Mary Gauthier has never been afraid to tackle the emotional and the personal in her songwriting. In five albums prior to this, she’s taken on issues of love, loss, politics, faith and family problems. But where that last one is concerned, Gauthier had not, until now, fully explored her own history, that of a girl abandoned by her mother at birth and left at an orphanage, before being adopted by a family she would later run away from. Three years ago, Gauthier sought to find her real mother, but when she did so, got only a phonecall and was refused a meeting.
The Foundling tells that story. To do so, it must explore the pain of some deep and lasting wounds, many of which will never heal. But as emotional and affecting as this album is, it is not a miserable affair. Gauthier may have been hurt that her mother refused to meet her, as told in the album’s centrepiece, March 11, 1962, but she has not been discouraged from her efforts to find her identity.

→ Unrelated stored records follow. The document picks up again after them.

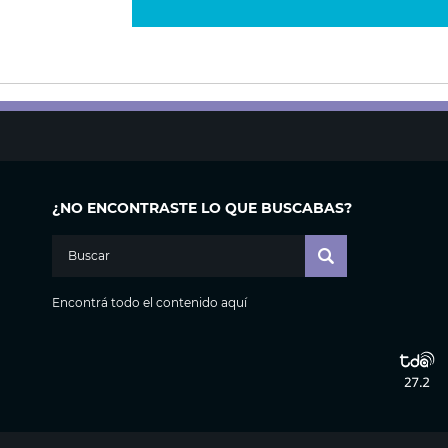
¿NO ENCONTRASTE LO QUE BUSCABAS?
Encontrá todo el contenido aquí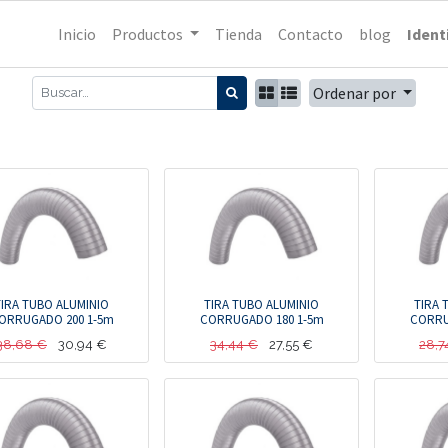
Inicio
Productos
Tienda
Contacto
blog
Ident
Ordenar por
TIRA TUBO ALUMINIO
TIRA TUBO ALUMINIO
TIRA 
ORRUGADO 200 1-5m
CORRUGADO 180 1-5m
CORRU
38,68
€
30,94
€
34,44
€
27,55
€
28,7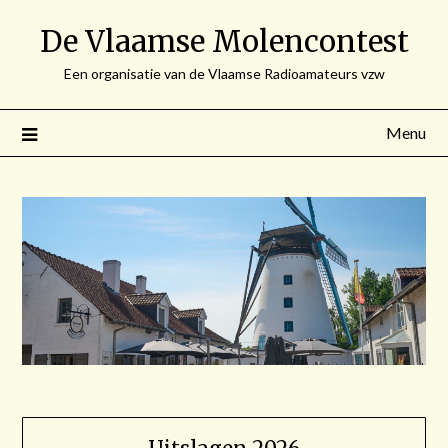
Spring
De Vlaamse Molencontest
naar
de
Een organisatie van de Vlaamse Radioamateurs vzw
inhoud
Menu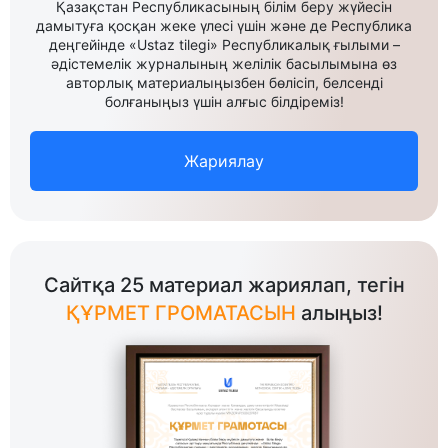
Қазақстан Республикасының білім беру жүйесін
дамытуға қосқан жеке үлесі үшін және де Республика
деңгейінде «Ustaz tilegi» Республикалық ғылыми –
әдістемелік журналының желілік басылымына өз
авторлық материалыңызбен бөлісіп, белсенді
болғаныңыз үшін алғыс білдіреміз!
Жариялау
Сайтқа 25 материал жариялап, тегін
ҚҰРМЕТ ГРОМАТАСЫН
алыңыз!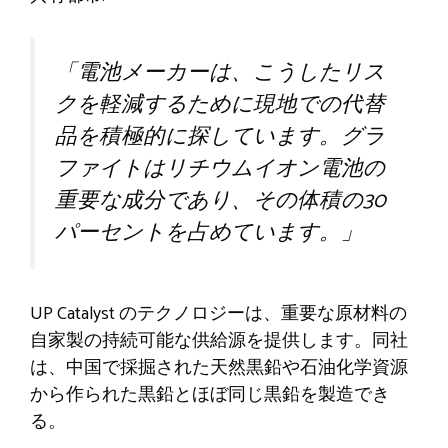
「電池メーカーは、こうしたリス
クを軽減するために現地での代替
品を積極的に探しています。グラ
ファイトはリチウムイオン電池の
重要な成分であり、その体積の30
パーセントを占めています。」
UP Catalyst のテクノロジーは、重要な原材料の
自家製の持続可能な供給源を提供します。同社
は、中国で採掘された天然黒鉛や石油化学資源
から作られた黒鉛とほぼ同じ黒鉛を製造でき
る。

There’s no self-pity here, but instead a note of forgiveness and somewhere, underneath the pain, a lasting love for the mother she never knew. As Gauthier sings in Sweet Words, “I don’t trust my heart anymore/It’s busted open, bruised, beat up and sore/Even while it’s limping around in pain/All I want to do is reach for you again”.
Musically, you might expect a stripped-down sound for such brutal topics but, working with the Cowboy Junkies’ Michael Timmins, Gauthier has used a wide range of styles and instruments to tell the tales, and written some of her best music to date. Indeed, this might be her best album to date – it certainly stands up next to Between Daylight and Dark and Mercy Now – but what cannot be denied is that it already feels like her most important.
Gauthier has been writing songs for 13 years now, and you get the sense everything has been building towards this – the need to tackle the events that most markedly shaped her life. It’s dangerous ground, but Gauthier has navigated it brilliantly.